### Task details
Starting at the line that contains "Цитата: Белорус от 30 May 2014, 13:41:29", repeat each line of the listing below through the last one, exactly, and leave out every picture.

### Extracted material

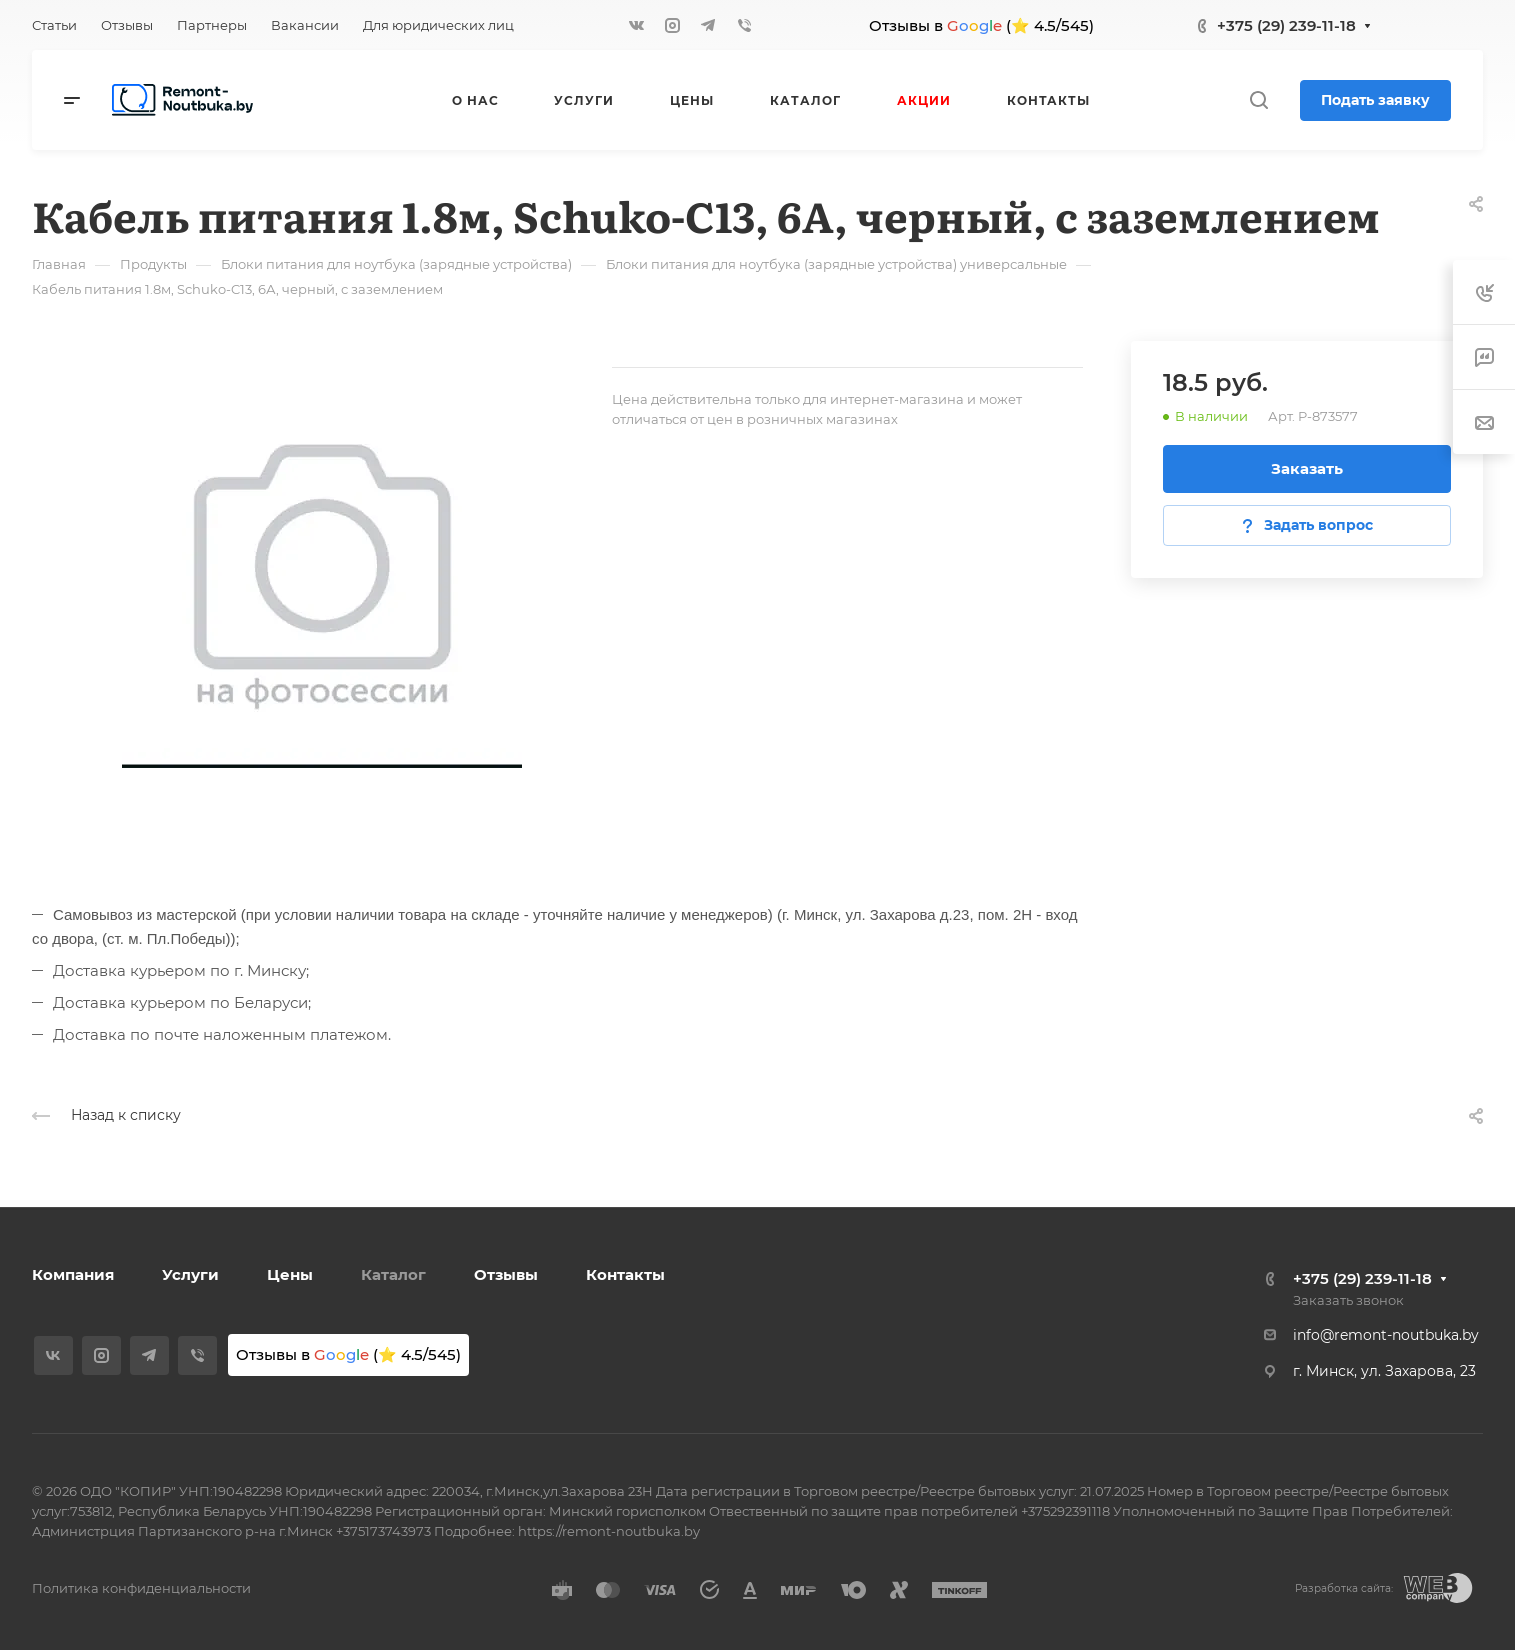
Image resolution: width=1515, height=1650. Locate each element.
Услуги (190, 1274)
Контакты (625, 1274)
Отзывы (506, 1274)
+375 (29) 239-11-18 (1286, 25)
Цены (290, 1274)
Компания (73, 1274)
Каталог (393, 1274)
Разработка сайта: (1344, 1588)
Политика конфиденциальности (141, 1588)
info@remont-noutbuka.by (1386, 1335)
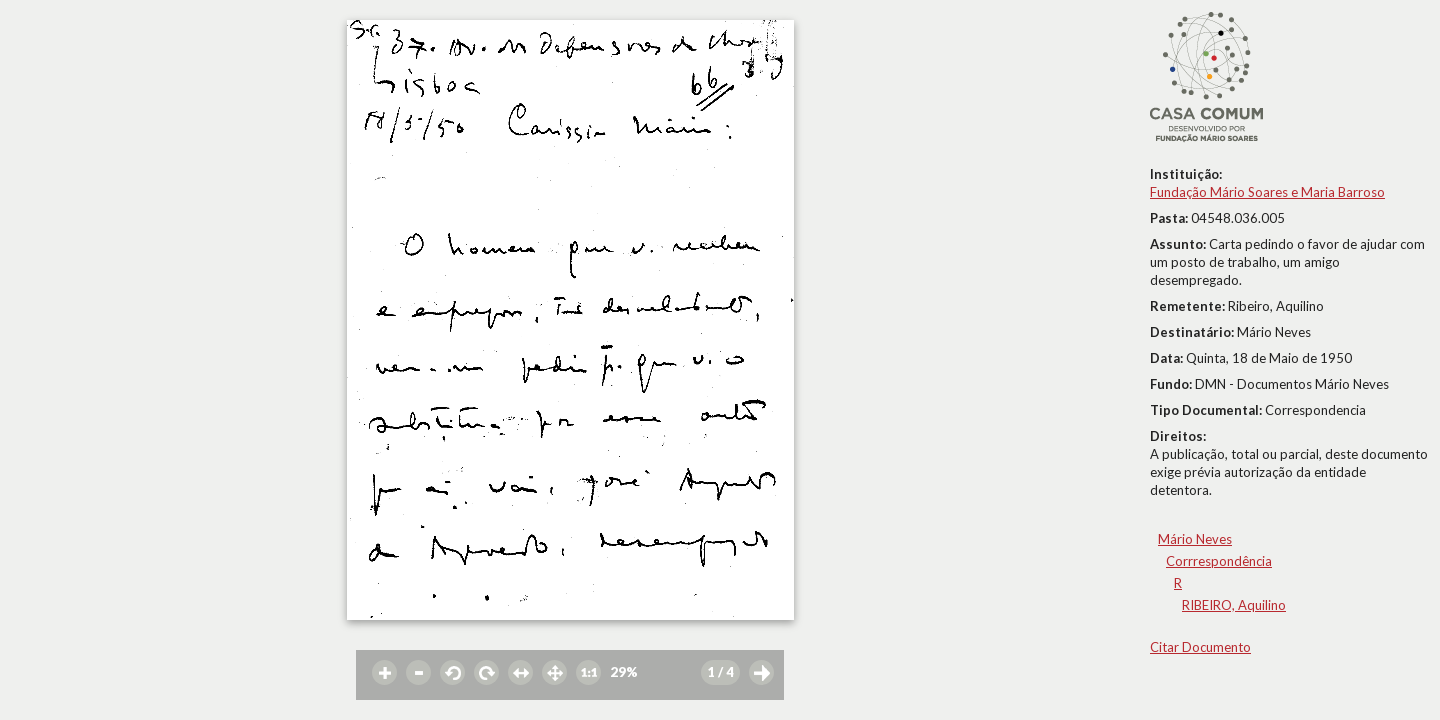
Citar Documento (1200, 647)
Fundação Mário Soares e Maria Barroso (1267, 192)
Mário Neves (1195, 539)
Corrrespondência (1219, 561)
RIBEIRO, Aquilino (1234, 605)
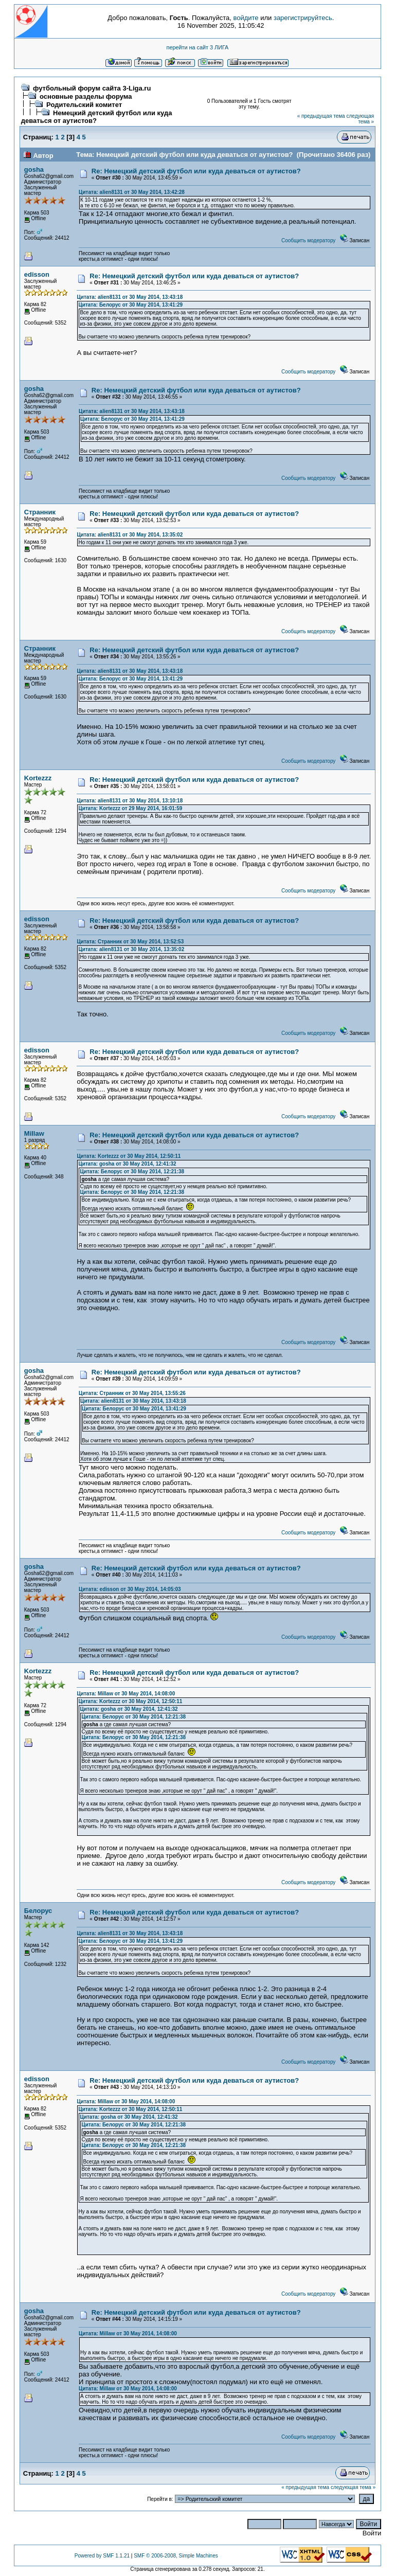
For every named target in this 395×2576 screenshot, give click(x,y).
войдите (245, 18)
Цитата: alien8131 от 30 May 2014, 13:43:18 (130, 297)
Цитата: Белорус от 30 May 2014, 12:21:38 (132, 1171)
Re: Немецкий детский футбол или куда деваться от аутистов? (196, 171)
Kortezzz (37, 778)
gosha (34, 169)
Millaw (34, 1133)
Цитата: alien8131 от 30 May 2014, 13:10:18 (130, 800)
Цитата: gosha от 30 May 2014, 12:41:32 (127, 1164)
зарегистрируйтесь (303, 18)
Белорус (38, 1911)
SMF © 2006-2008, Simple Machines (176, 2556)
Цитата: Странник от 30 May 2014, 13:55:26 (132, 1393)
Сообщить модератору (308, 240)
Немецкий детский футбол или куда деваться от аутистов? (96, 116)
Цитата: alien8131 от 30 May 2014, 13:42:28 (132, 192)
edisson (36, 274)
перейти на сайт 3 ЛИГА (198, 47)
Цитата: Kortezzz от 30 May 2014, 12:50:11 (129, 1156)
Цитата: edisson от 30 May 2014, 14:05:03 (130, 1589)
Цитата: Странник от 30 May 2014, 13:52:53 (130, 941)
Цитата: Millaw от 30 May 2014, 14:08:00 (126, 1693)
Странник (40, 512)
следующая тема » (360, 118)
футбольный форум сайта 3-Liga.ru (92, 88)
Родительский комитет (84, 105)
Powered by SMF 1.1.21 (102, 2556)
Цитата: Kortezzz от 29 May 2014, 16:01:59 (130, 808)
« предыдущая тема (321, 116)
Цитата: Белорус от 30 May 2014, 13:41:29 (130, 305)
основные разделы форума (86, 96)
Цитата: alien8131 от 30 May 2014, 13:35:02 (130, 535)
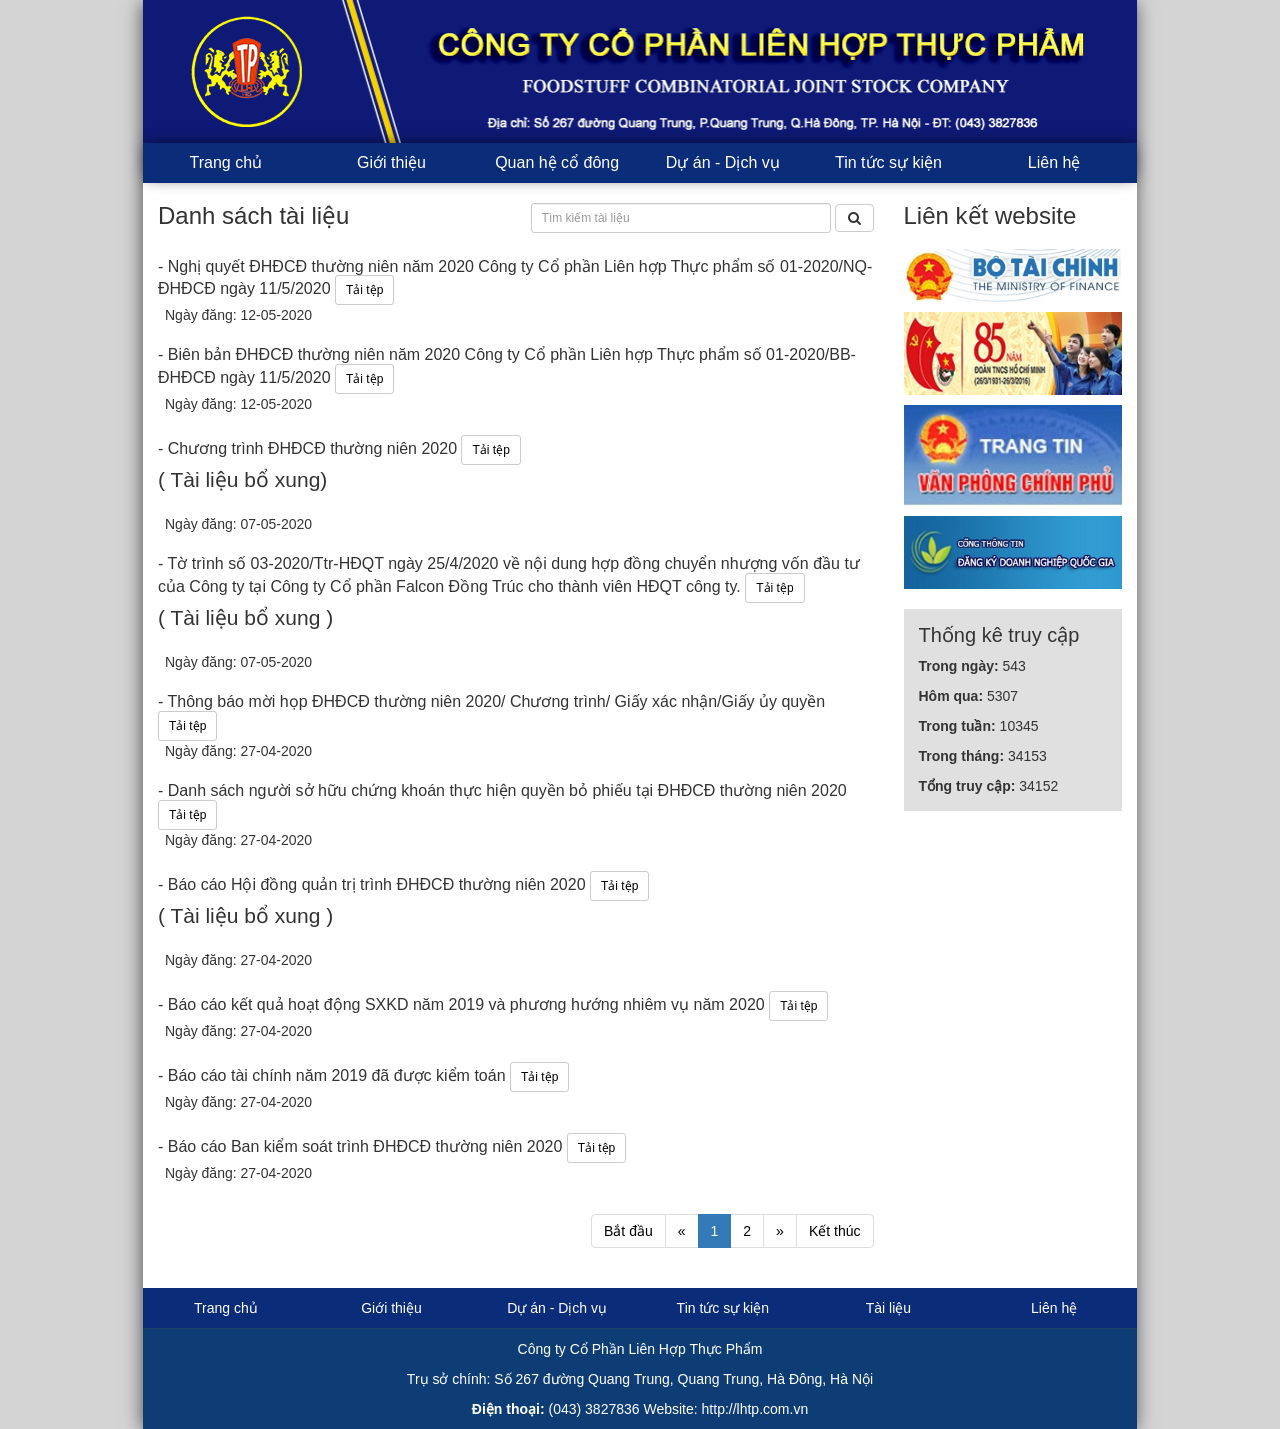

### Response to this exercise
Цитата: Белорус от 30 May 2014, 13:41:29 (130, 305)
основные разделы форума (86, 96)
Цитата: alien8131 от 30 May 2014, 13:35:02 (130, 535)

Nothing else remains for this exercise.